More valid advice is therefore to tell someone to be more OUTGOING and I think a lot of people get these words mixed up. I have seen average and below guys get some relative success by being low inhibition and being more outgoing. The problem with this however is that if you know you don't physically meet the standards through years of experience then you know that being outgoing is going to bring more attention to you and in 99% of cases the end result of this is going to be a disgusted reaction by women. It's like putting an item in the shop window when you know people are not going to like it. On the other hand someone who knows they are good enough physically will have no problem with this because they know that they are bringing attention to something that IS good enough because this has been confirmed to them through years of experience.
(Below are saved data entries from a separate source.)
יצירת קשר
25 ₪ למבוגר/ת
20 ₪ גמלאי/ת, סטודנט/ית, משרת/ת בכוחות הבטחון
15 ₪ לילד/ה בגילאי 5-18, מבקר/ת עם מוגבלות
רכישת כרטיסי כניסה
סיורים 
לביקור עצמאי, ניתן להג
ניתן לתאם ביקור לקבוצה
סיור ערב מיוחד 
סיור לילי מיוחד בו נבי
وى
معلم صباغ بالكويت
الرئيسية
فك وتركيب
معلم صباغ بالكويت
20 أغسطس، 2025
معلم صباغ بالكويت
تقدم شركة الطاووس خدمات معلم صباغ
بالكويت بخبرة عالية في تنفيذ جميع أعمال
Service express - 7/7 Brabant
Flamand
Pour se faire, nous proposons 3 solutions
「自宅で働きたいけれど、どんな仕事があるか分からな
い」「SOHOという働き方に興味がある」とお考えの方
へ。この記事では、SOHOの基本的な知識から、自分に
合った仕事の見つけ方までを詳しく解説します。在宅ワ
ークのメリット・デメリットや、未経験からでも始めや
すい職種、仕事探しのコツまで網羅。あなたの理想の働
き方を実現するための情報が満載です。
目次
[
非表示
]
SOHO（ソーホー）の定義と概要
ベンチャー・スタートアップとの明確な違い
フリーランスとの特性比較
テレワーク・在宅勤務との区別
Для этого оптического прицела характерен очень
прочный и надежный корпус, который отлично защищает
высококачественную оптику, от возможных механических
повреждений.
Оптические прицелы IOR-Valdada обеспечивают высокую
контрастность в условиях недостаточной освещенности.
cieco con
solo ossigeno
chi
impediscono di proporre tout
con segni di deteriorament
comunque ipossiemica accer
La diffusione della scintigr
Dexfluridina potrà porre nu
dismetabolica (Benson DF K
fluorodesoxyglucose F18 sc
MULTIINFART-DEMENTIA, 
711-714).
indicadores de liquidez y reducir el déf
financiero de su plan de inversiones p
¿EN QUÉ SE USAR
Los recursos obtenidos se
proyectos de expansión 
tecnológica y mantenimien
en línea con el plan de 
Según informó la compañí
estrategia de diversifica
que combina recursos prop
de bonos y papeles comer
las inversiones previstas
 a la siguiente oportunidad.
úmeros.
I think this is what creates a lot of shyness and social anxiety in men. A lot of the time it is better to remain quiet and hidden and get no reaction than bring attention to yourself and get negative reactions. Unfortunately people use this as a scapegoat for our situation and act like the reason we are not getting girls is because we are shy and quiet rather than point out the actual cause which is the abhorrent way that women react to men who don't meet their high standards. The guys who aren't male models and go down this 'outgoing' road basically don't give a shit about reactions and maybe we should all be like that but the pain of these reactions is similar to a full blown rejection in most cases so it's a hard road to go down and one that shouldn't even be necessary to go down.
 
I don't want to go to school because I'm the only guy with no friends and the ugliest dude in my whole class
 
Saying something controversial as an ugly guy is a death sentence. Your opponents will target your appearance first, since its crucial in dating success and it cannot be changed.